### What the task requires
Write out the records that follow exactly. Do not include pictures.

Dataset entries

^^^^^^^^^^^^^^^^

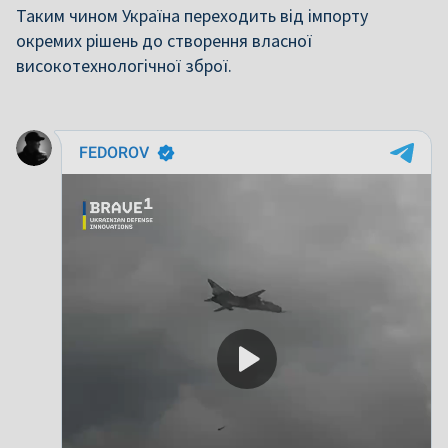
Таким чином Україна переходить від імпорту
окремих рішень до створення власної
високотехнологічної зброї.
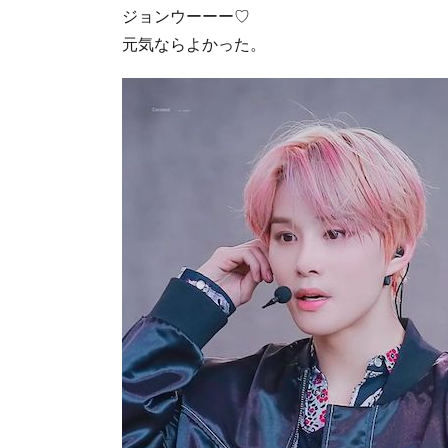
ジョンウーーー♡
元気ならよかった。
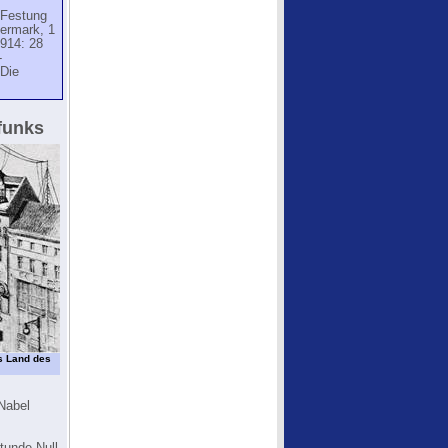
 Festung
iermark, 1
1914: 28
-
>Die
funks
s Land des
-Nabel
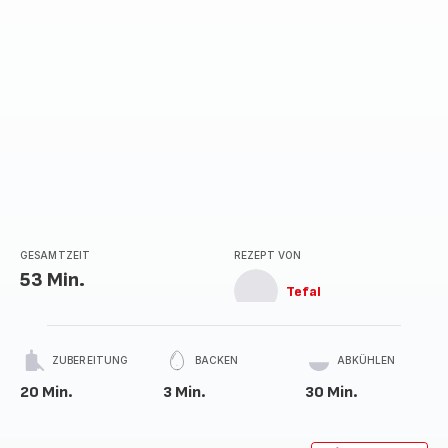
GESAMTZEIT
REZEPT VON
53 Min.
Tefal
ZUBEREITUNG
BACKEN
ABKÜHLEN
20 Min.
3 Min.
30 Min.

^^^^^^^^^^^^^^^^

### Result of the task
Таким чином Україна переходить від імпорту
окремих рішень до створення власної
високотехнологічної зброї.
ジョンウーーー♡
元気ならよかった。
 Festung
iermark, 1
1914: 28
-
>Die
funks
s Land des
-Nabel
GESAMTZEIT
REZEPT VON
53 Min.
Tefal
ZUBEREITUNG
BACKEN
ABKÜHLEN
20 Min.
3 Min.
30 Min.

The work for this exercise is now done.